Syllabus: GS3/Economy
Context
- Overseas remittances by Indian residents under the Liberalised Remittance Scheme (LRS) of the Reserve Bank of India (RBI) fell by 29% to $1,964.21 million in February 2025 from $2,768.89 million in January.
The Liberalised Remittance Scheme (LRS)
- LRS is part of the Foreign Exchange Management Act (FEMA) 1999 which lays down the guidelines for outward remittance from India.
- Under the Scheme, resident individuals, including minors, can freely remit up to $2,50,000 per financial year for permissible current or capital account transactions.
- These transactions include education, medical treatment abroad, purchase of property, and investments in foreign stocks.
- The Union Budget in February 2025 increased the threshold for collecting Tax Collected at Source (TCS) on LRS transactions from Rs 7 lakh to Rs 10 lakh.
- This change was expected to benefit the travel and foreign exchange sectors, providing a boost to outbound tourism, education and the airline sectors.
Reasons for Decline:
- The number of Indian students heading to foreign universities has simultaneously declined across the top three destination countries — Canada, the United States and the UK.
- The data shows a sharp decline of at least 25% Indian students receiving study permits across these key destinations in 2024.
- A good number of people dropped or postponed their travel plans since the global economy and markets faced volatile movements during the period.
Remittances
- Remittances are a way to electronically send funds to people, often family, in another country.
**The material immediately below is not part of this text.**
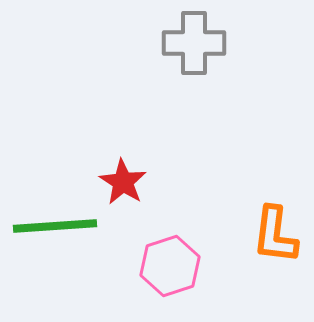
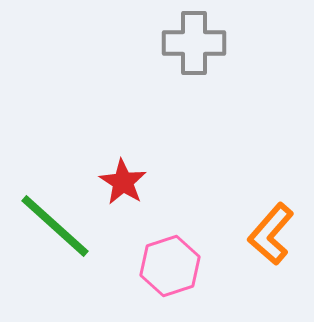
green line: rotated 46 degrees clockwise
orange L-shape: moved 4 px left, 1 px up; rotated 34 degrees clockwise
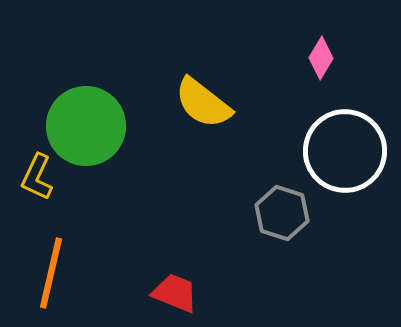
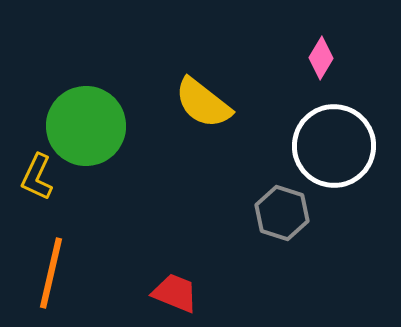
white circle: moved 11 px left, 5 px up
- Usually sent by individuals working in foreign countries, especially those employed in blue-collar or skilled jobs.
- Impact: Remittances are a significant source of income for many countries, contributing to their economic stability, supporting local economies, and sometimes helping to finance national trade deficits.
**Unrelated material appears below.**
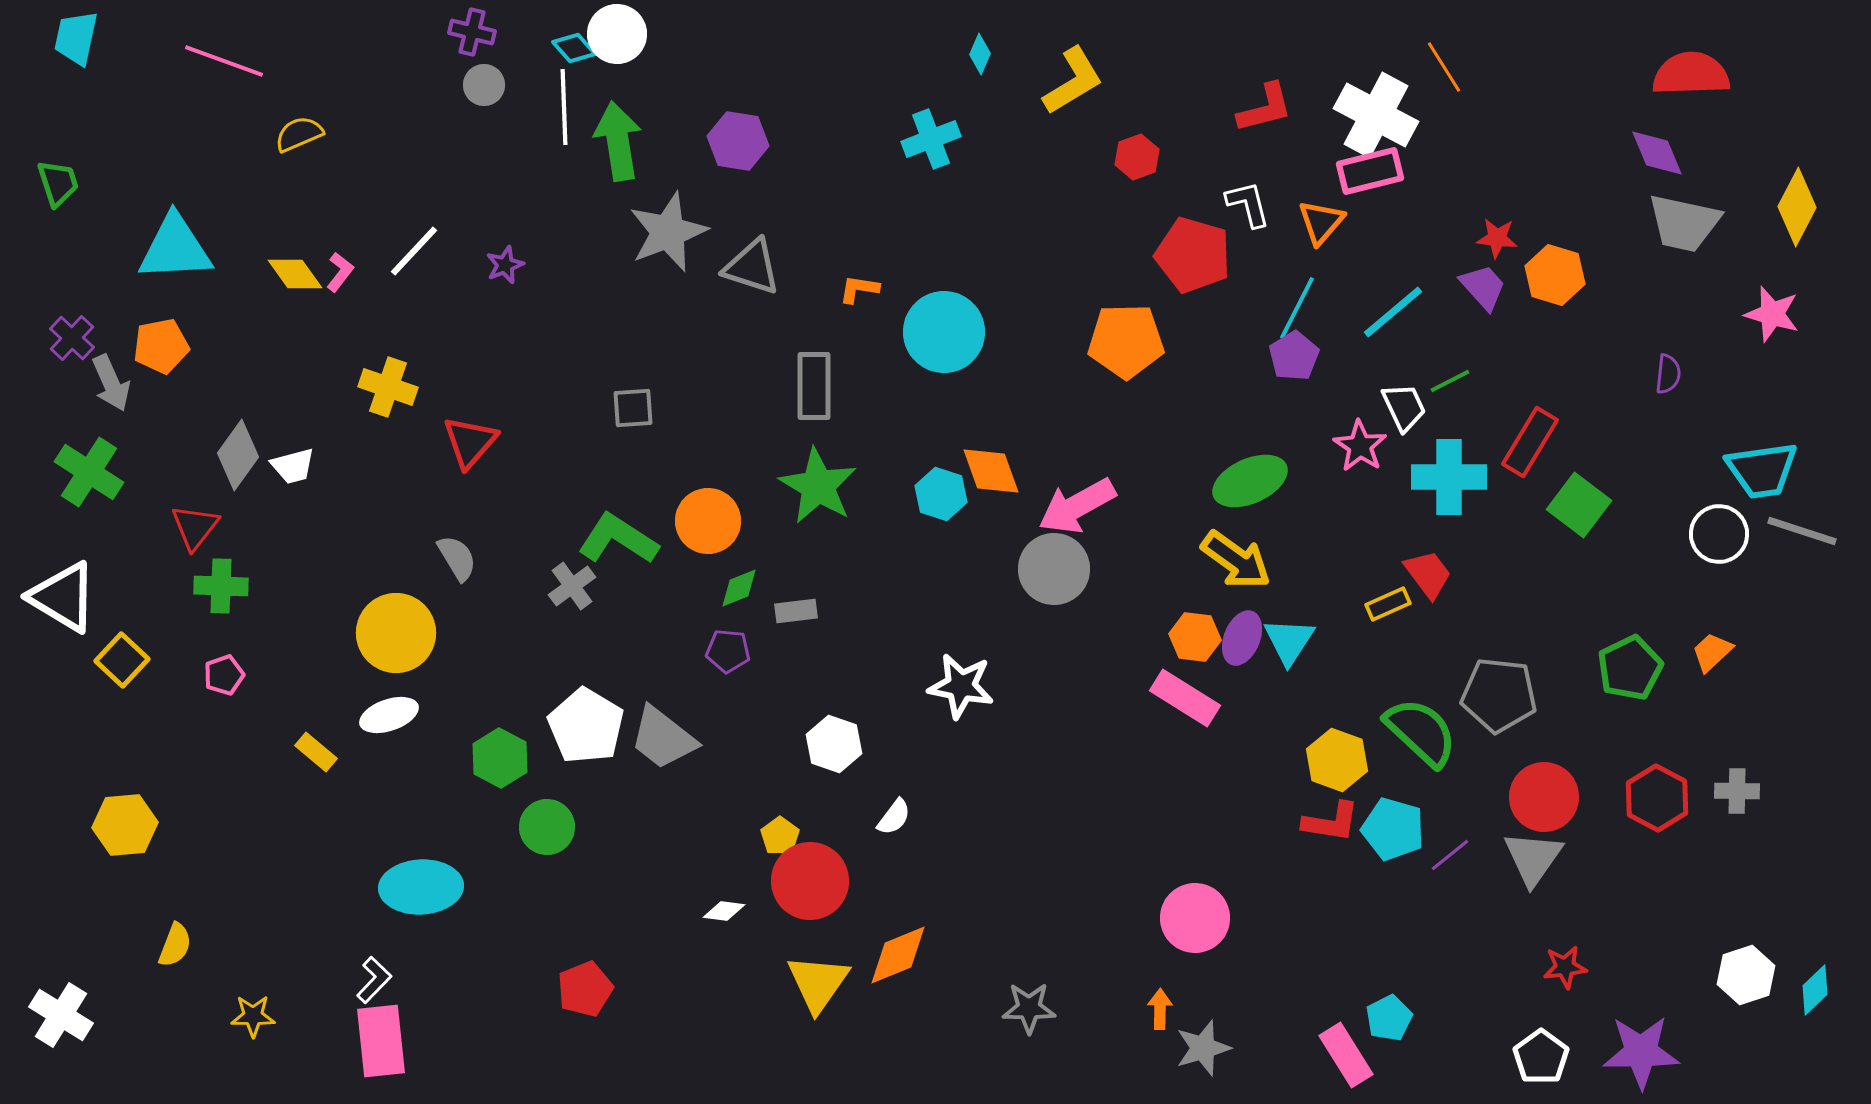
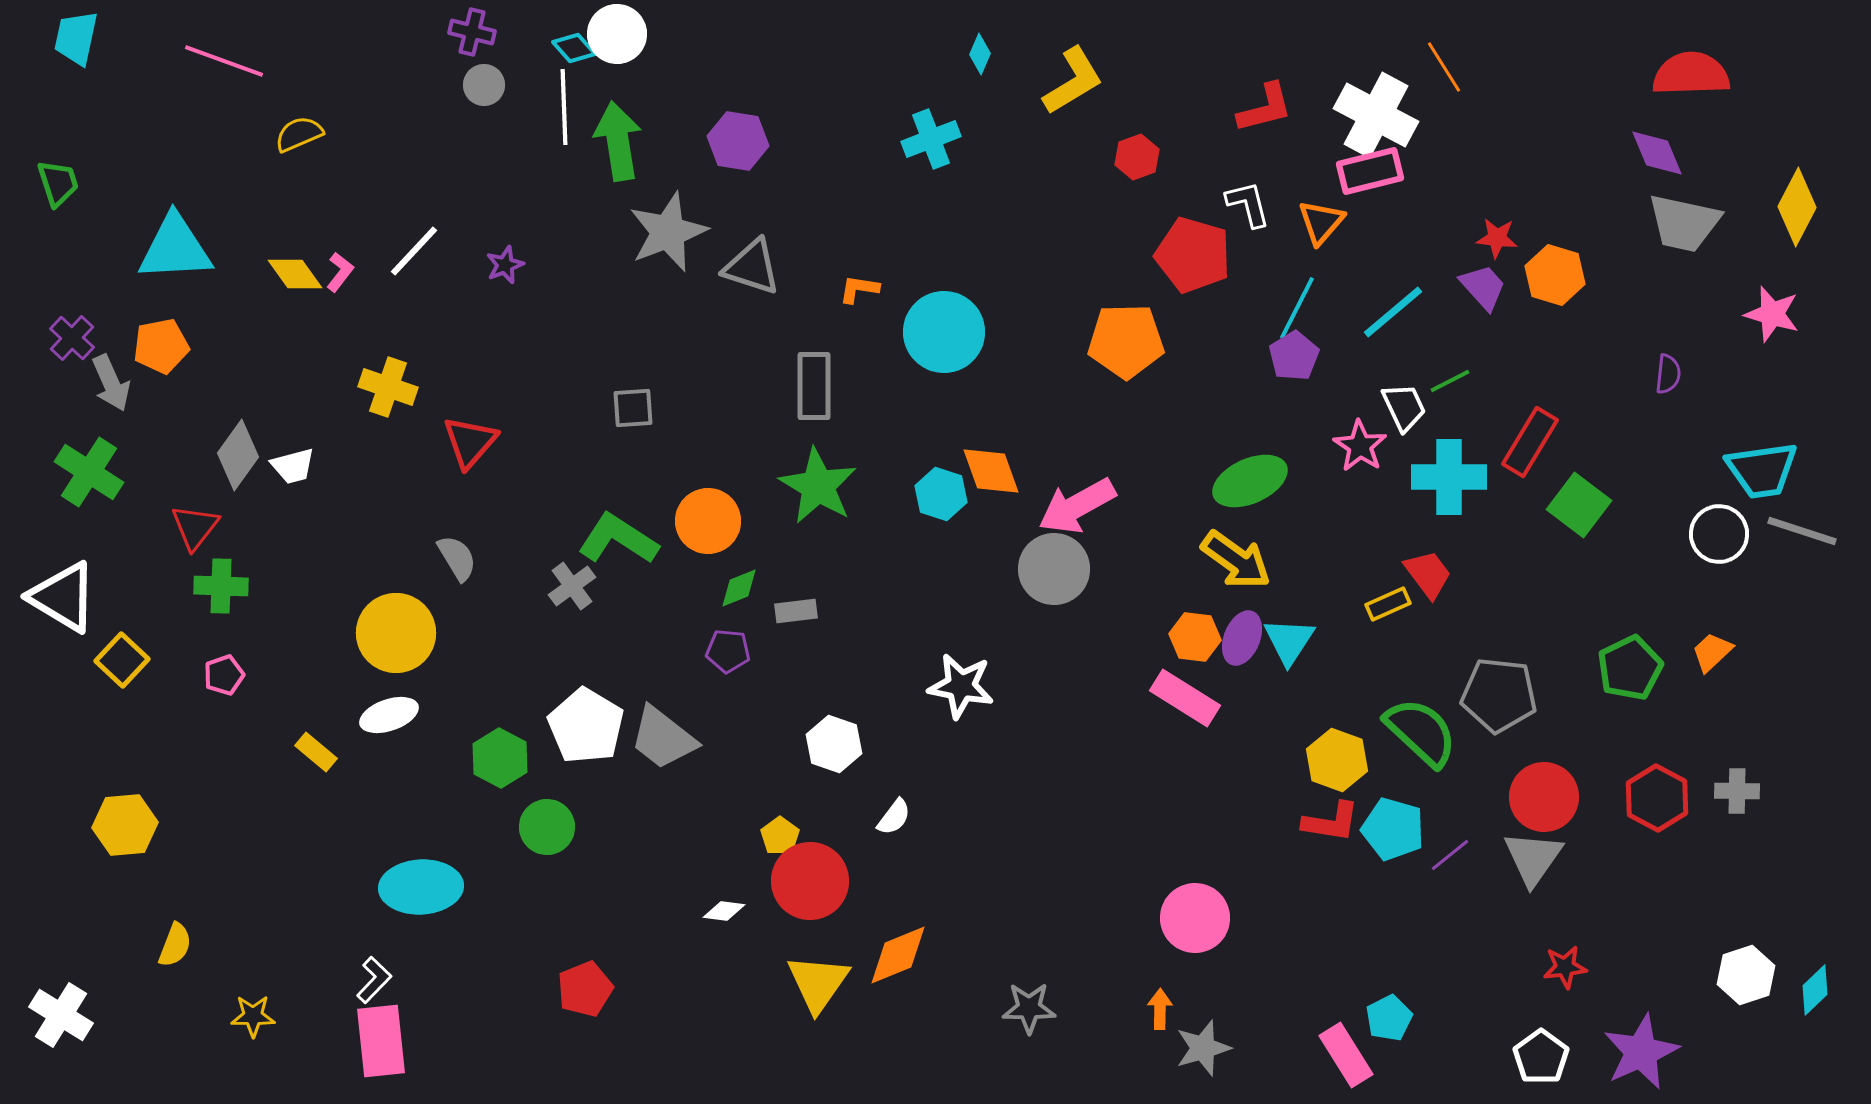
purple star at (1641, 1052): rotated 24 degrees counterclockwise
- Modes of Transfer: Remittances can be sent through banks, money transfer operators, or digital platforms.
Two Types of Remittances
- There are two types of remittances based on the transaction purpose: Inward Remittance and Outward Remittance.
- Inward Remittance: The term inward remittance indicates transfer of funds from one account to another either domestically or internationally.
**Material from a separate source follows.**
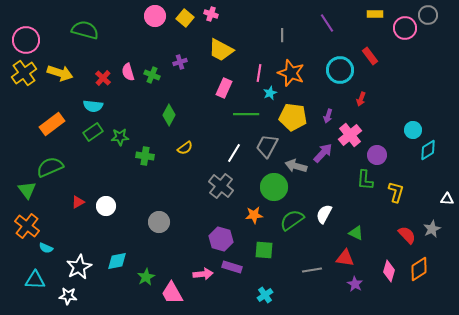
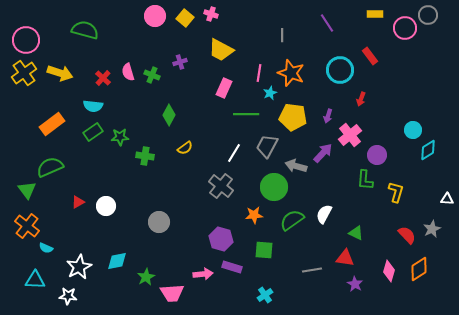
pink trapezoid at (172, 293): rotated 65 degrees counterclockwise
- Outward Remittance: The transfer of funds out of the country or overseas is termed as outward remittance.
India’s Remittances
- India’s remittances have more than doubled from $55.6 billion in 2010-11 to $118.7 billion in 2023-24.

- U.S. and U.K. Contribution: Remittances from the U.S. and U.K. nearly doubled to 40% of total inward remittances in FY24, up from 26% in FY17.
- U.S. as Leading Contributor: The U.S. became the top source of remittances in FY21, contributing 23.4%. This increased to nearly 28% in FY24.
- UAE’s Role: UAE is still the second-largest remittance source, contributing 19.2%, with Indian migrants in blue-collar jobs like construction, healthcare, hospitality, and tourism.
- Singapore’s Rising Share: Singapore’s share reached 6.6% in FY24, up from 5.5% in FY17, marking its highest share since then.
- State-wise Distribution: Half of the remittances went to Maharashtra, Kerala, and Tamil Nadu. Other states like Haryana, Gujarat, and Punjab had smaller shares (below 5%).
- Size of Remittances: Remittances above ₹5 lakh accounted for 28.6% of total remittances, while 40.6% of the remittances were ₹16,500 or less.